We identify three industries as particularly vulnerable to a rail disruption:

  1. The agriculture and food industry. A rail strike’s most immediate and irretrievable damage would be from lost food items and crops, extending far beyond those already in transit. Losses impact unharvested crops, crops harvested and stored for delivery, and crops that are consequently not fertilized or harvested.
  2. The auto industry. The US auto industry has suffered supply problems for more than two years, causing inventories to dip to historic lows. A railroad strike would further delay both vehicle production and sales. A strike lasting more than a few days may well trigger the shutdown of some assembly plants.
  3. The retail industry. During this critical period for retail sales, a lack of inventory for in-demand products could mean lean holidays for retailers large and small, whether online or brick-and-mortar.
  4. The energy industry. Despite a focus on renewable energy, much of the U.S. economy still runs on energy derived from fossil fuels:
    1. Some industrial states, such as Michigan, continue to count coal as their number 1 or number 2 most important energy source. Our analysis of coal inventories indicates that most power plants could absorb a rail disruption of a week. A longer-lasting railroad strike would affect coal supplies and energy production in multiple states.
    2. Because a large quantity of ethanol, petroleum, and refinery products and byproducts are also transported by rail, a strike would impact the supply of these products, as well.

Some damage will occur even if a strike is averted

As we’ve seen in other strikes, shipping customers will anticipate work disruptions and begin to adjust in advance. At some point, railroads are likely to reschedule or postpone some critical shipments due to a possible shutdown.

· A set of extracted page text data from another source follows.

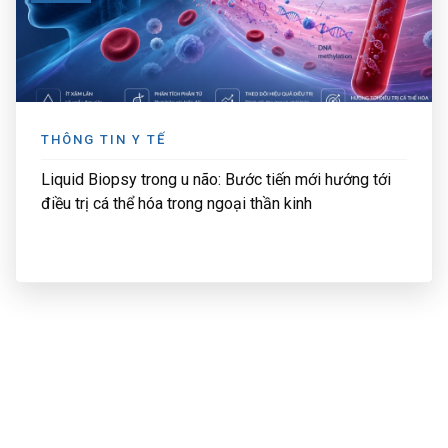
THÔNG TIN Y TẾ
Liquid Biopsy trong u não: Bước tiến mới hướng tới
điều trị cá thể hóa trong ngoại thần kinh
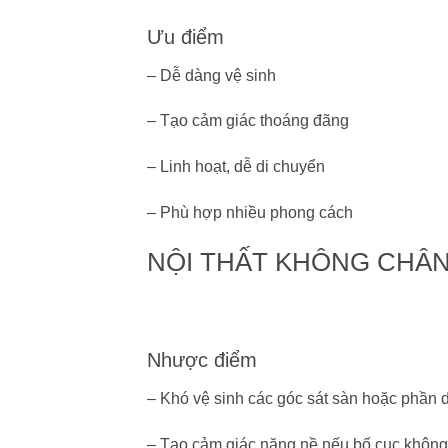
Ưu điểm
– Dễ dàng vệ sinh
– Tạo cảm giác thoáng đãng
– Linh hoạt, dễ di chuyển
– Phù hợp nhiều phong cách
NỘI THẤT KHÔNG CHÂ
Nhược điểm
– Khó vệ sinh các góc sát sàn hoặc phần d
– Tạo cảm giác nặng nề nếu bố cục không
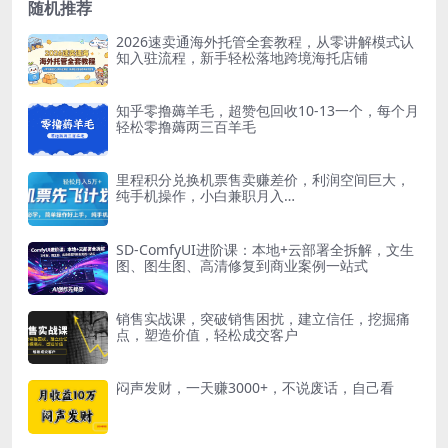
随机推荐
2026速卖通海外托管全套教程，从零讲解模式认
知入驻流程，新手轻松落地跨境海托店铺
知乎零撸薅羊毛，超赞包回收10-13一个，每个月
轻松零撸薅两三百羊毛
里程积分兑换机票售卖赚差价，利润空间巨大，
纯手机操作，小白兼职月入…
SD-ComfyUI进阶课：本地+云部署全拆解，文生
图、图生图、高清修复到商业案例一站式
销售实战课，突破销售困扰，建立信任，挖掘痛
点，塑造价值，轻松成交客户
闷声发财，一天赚3000+，不说废话，自己看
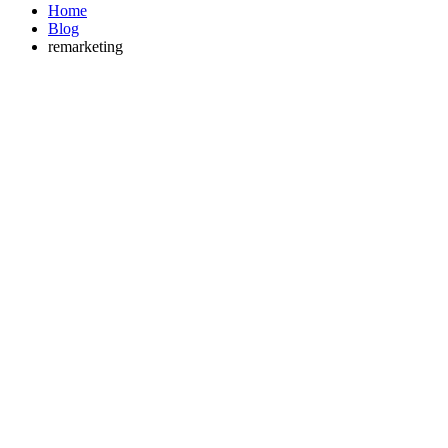
Home
Blog
remarketing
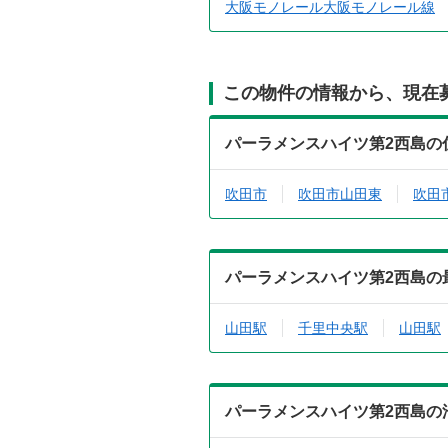
大阪モノレール大阪モノレール線
この物件の情報から、現在
パーラメンスハイツ第2西島の
吹田市
吹田市山田東
吹田
パーラメンスハイツ第2西島の
山田駅
千里中央駅
山田駅
パーラメンスハイツ第2西島の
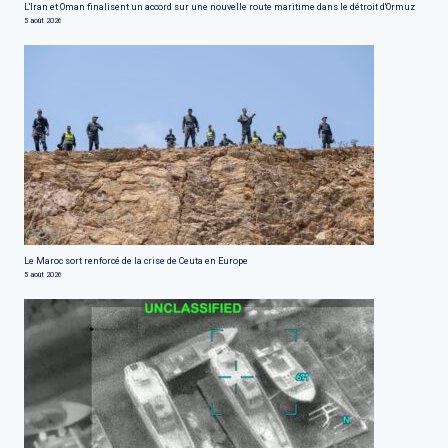
L'Iran et Oman finalisent un accord sur une nouvelle route maritime dans le détroit d'Ormuz
5 août 2026
Le Maroc sort renforcé de la crise de Ceuta en Europe
5 août 2026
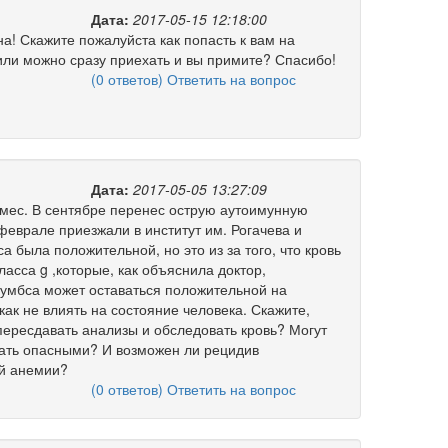
Дата:
2017-05-15 12:18:00
а! Скажите пожалуйста как попасть к вам на
или можно сразу приехать и вы примите? Спасибо!
(0 ответов) Ответить на вопрос
Дата:
2017-05-05 13:27:09
9мес. В сентябре перенес острую аутоимунную
еврале приезжали в институт им. Рогачева и
 была положительной, но это из за того, что кровь
асса g ,которые, как объяснила доктор,
Кумбса может оставаться положительной на
как не влиять на состояние человека. Скажите,
 пересдавать анализы и обследовать кровь? Могут
тать опасными? И возможен ли рецидив
й анемии?
(0 ответов) Ответить на вопрос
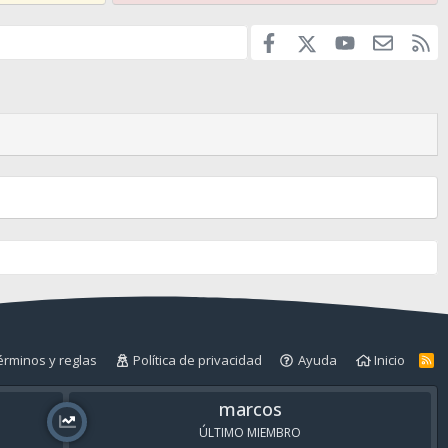
Facebook
youtube
Contáct
RS
X
érminos y reglas
Política de privacidad
Ayuda
Inicio
R
S
S
marcos
ÚLTIMO MIEMBRO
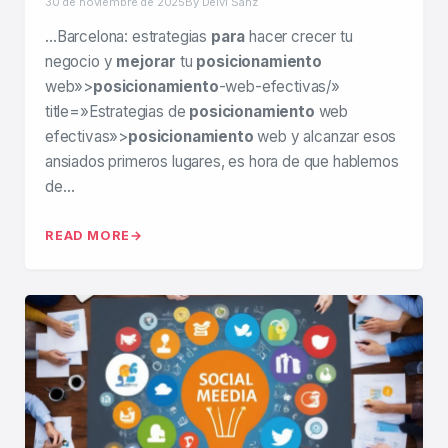
30 de noviembre de 2025
By Deivi Sanz
…Barcelona: estrategias
para
hacer crecer tu
negocio y
mejorar
tu
posicionamiento
web»>
posicionamiento
-web-efectivas/»
title=»Estrategias de
posicionamiento
web
efectivas»>
posicionamiento
web y alcanzar esos
ansiados primeros lugares, es hora de que hablemos
de…
READ MORE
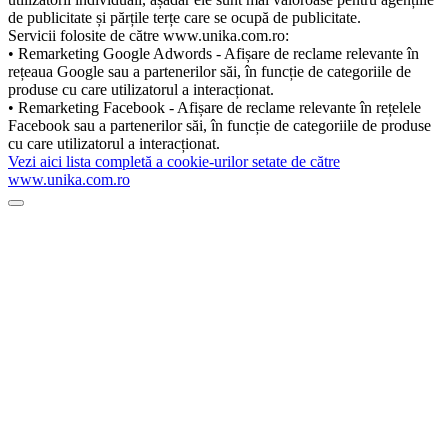
de publicitate și părțile terțe care se ocupă de publicitate.
Servicii folosite de către www.unika.com.ro:
• Remarketing Google Adwords - Afișare de reclame relevante în
rețeaua Google sau a partenerilor săi, în funcție de categoriile de
produse cu care utilizatorul a interacționat.
• Remarketing Facebook - Afișare de reclame relevante în rețelele
Facebook sau a partenerilor săi, în funcție de categoriile de produse
cu care utilizatorul a interacționat.
Vezi aici lista completă a cookie-urilor setate de către
www.unika.com.ro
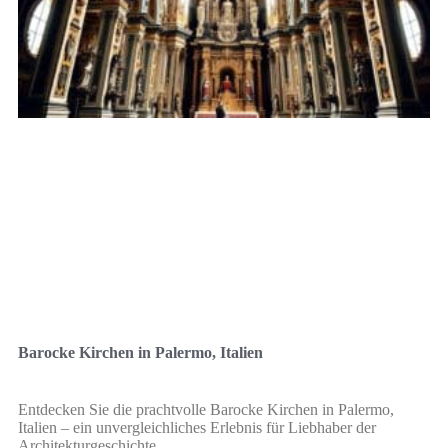
Barocke Kirchen in Palermo, Italien
Entdecken Sie die prachtvolle Barocke Kirchen in Palermo,
Italien – ein unvergleichliches Erlebnis für Liebhaber der
Architekturgeschichte.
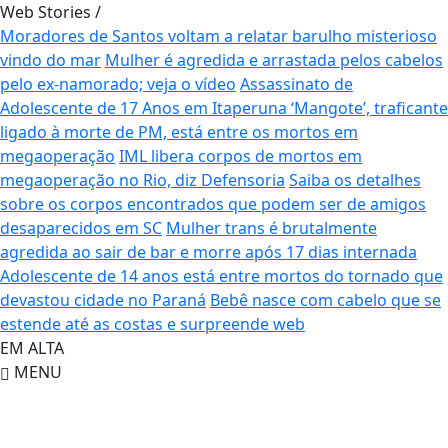
Web Stories
/
Moradores de Santos voltam a relatar barulho misterioso
vindo do mar
Mulher é agredida e arrastada pelos cabelos
pelo ex-namorado; veja o vídeo
Assassinato de
Adolescente de 17 Anos em Itaperuna
‘Mangote’, traficante
ligado à morte de PM, está entre os mortos em
megaoperação
IML libera corpos de mortos em
megaoperação no Rio, diz Defensoria
Saiba os detalhes
sobre os corpos encontrados que podem ser de amigos
desaparecidos em SC
Mulher trans é brutalmente
agredida ao sair de bar e morre após 17 dias internada
Adolescente de 14 anos está entre mortos do tornado que
devastou cidade no Paraná
Bebê nasce com cabelo que se
estende até as costas e surpreende web
EM ALTA
MENU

AEG’s rigorous methodology

As with our previous analysis, AEG incorporated limited financial and operational information from selected large carriers, and information from Amtrak on long-distance rail. Some information was also obtained from the primary railroad association, and from the presidentially-appointed board tasked with reviewing the labor dispute. We did not rely upon public statements made by the bargaining entities in our analysis.

In this analysis and in all our studies, AEG follows a rigorous and conservative methodology. We expect consumers and businesses to substitute among providers and goods wherever possible, and for many customers to accept small delays in shipments without significant costs. We also consider industrial structure and regional differences. We do not exaggerate the impacts by using unreasonable multipliers or “black box” methods, nor do we assume that companies or employees lose the same amount of money each day regardless of the duration of a strike.

Our firm has done rigorous assessments of strikes, labor disruptions, power outages, and similar events for two decades. This includes the GM strike of 2019 and at least two port shutdowns. Our published methodology recognizes substitution as well as income losses. The methodology is described in publicly available references. Reviews completed after the strikes and our analyses confirm that AEG’s methodology provides a reliable and un-exaggerated indication of actual losses.